### WHAT NEEDS TO BE DONE
I need the entries printed again word for word, without the images.

### INPUT
------
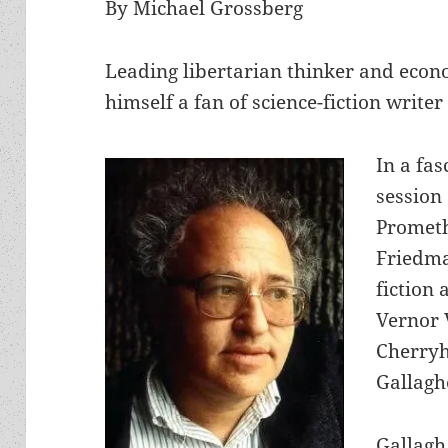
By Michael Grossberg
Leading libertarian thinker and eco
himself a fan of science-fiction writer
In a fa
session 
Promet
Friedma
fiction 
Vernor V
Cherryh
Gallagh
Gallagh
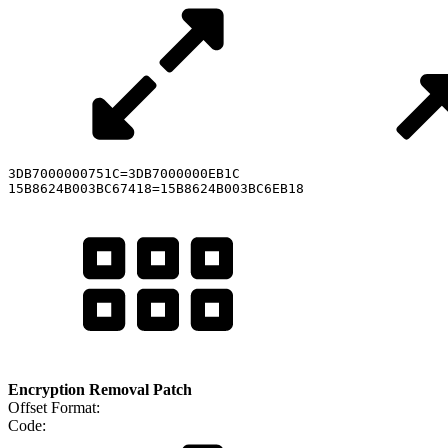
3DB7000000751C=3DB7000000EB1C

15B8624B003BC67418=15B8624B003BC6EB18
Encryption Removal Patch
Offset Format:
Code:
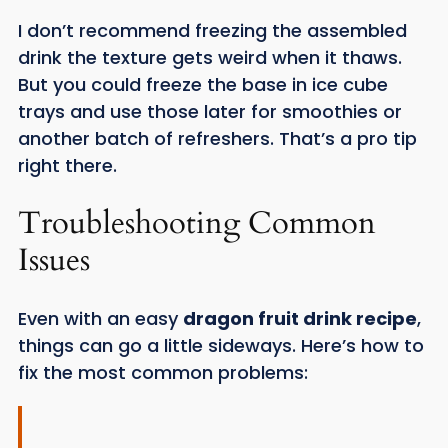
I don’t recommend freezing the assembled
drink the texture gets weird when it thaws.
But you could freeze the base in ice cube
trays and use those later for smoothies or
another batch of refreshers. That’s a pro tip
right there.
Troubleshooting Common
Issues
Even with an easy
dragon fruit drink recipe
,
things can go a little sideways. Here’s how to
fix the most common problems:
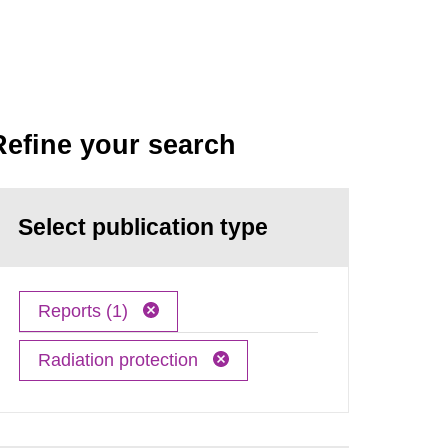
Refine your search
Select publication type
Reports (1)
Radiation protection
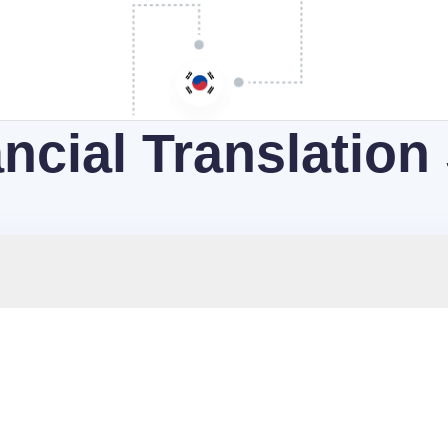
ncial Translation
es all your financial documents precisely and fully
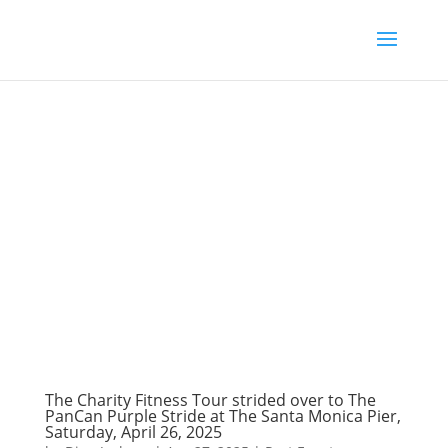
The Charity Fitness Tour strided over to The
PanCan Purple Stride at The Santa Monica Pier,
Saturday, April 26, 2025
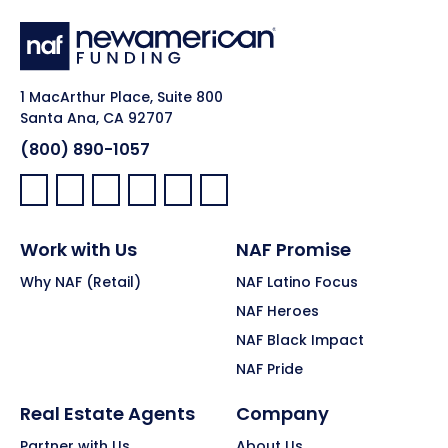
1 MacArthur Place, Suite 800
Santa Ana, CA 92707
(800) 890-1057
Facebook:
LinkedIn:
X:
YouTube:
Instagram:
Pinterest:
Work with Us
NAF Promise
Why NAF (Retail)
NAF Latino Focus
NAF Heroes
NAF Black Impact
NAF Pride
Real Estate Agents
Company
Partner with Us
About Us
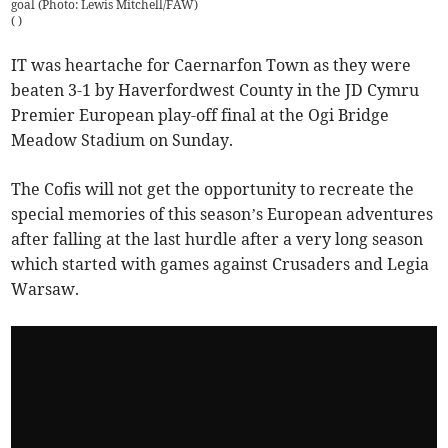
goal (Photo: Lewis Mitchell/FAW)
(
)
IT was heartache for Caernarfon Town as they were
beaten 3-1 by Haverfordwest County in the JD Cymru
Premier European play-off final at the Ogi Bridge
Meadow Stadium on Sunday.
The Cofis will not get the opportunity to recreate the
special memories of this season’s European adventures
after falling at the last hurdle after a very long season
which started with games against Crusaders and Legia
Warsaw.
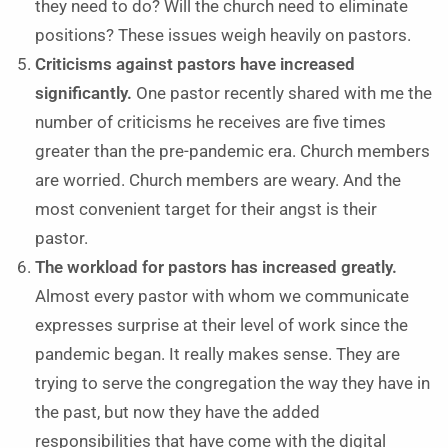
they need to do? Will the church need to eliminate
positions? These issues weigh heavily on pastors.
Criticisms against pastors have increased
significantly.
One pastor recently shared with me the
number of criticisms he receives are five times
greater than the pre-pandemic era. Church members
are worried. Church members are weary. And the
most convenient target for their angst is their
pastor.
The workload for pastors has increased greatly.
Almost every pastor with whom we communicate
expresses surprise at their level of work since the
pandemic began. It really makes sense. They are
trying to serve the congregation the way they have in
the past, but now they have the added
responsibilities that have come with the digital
------
### WRITTEN SOLUTION
By Michael Grossberg
Leading libertarian thinker and eco
himself a fan of science-fiction writer
In a fa
session 
Promet
Friedma
fiction 
Vernor V
Cherryh
Gallagh
Gallagh
3DB7000000751C=3DB7000000EB1C

15B8624B003BC67418=15B8624B003BC6EB18
Encryption Removal Patch
Offset Format:
Code:
I don’t recommend freezing the assembled
drink the texture gets weird when it thaws.
But you could freeze the base in ice cube
trays and use those later for smoothies or
another batch of refreshers. That’s a pro tip
right there.
Troubleshooting Common
Issues
Even with an easy
dragon fruit drink recipe
,
things can go a little sideways. Here’s how to
fix the most common problems:
Refine your search
Select publication type
Reports (1)
Radiation protection
ncial Translation
es all your financial documents precisely and fully
The Charity Fitness Tour strided over to The
PanCan Purple Stride at The Santa Monica Pier,
Saturday, April 26, 2025
1 MacArthur Place, Suite 800
Santa Ana, CA 92707
(800) 890-1057
Facebook:
LinkedIn:
X:
YouTube:
Instagram:
Pinterest:
Work with Us
NAF Promise
Why NAF (Retail)
NAF Latino Focus
NAF Heroes
NAF Black Impact
NAF Pride
Real Estate Agents
Company
Partner with Us
About Us
goal (Photo: Lewis Mitchell/FAW)
(
)
IT was heartache for Caernarfon Town as they were
beaten 3-1 by Haverfordwest County in the JD Cymru
Premier European play-off final at the Ogi Bridge
Meadow Stadium on Sunday.
The Cofis will not get the opportunity to recreate the
special memories of this season’s European adventures
after falling at the last hurdle after a very long season
which started with games against Crusaders and Legia
Warsaw.
they need to do? Will the church need to eliminate
positions? These issues weigh heavily on pastors.
Criticisms against pastors have increased
significantly.
One pastor recently shared with me the
number of criticisms he receives are five times
greater than the pre-pandemic era. Church members
are worried. Church members are weary. And the
most convenient target for their angst is their
pastor.
The workload for pastors has increased greatly.
Almost every pastor with whom we communicate
expresses surprise at their level of work since the
pandemic began. It really makes sense. They are
trying to serve the congregation the way they have in
the past, but now they have the added
responsibilities that have come with the digital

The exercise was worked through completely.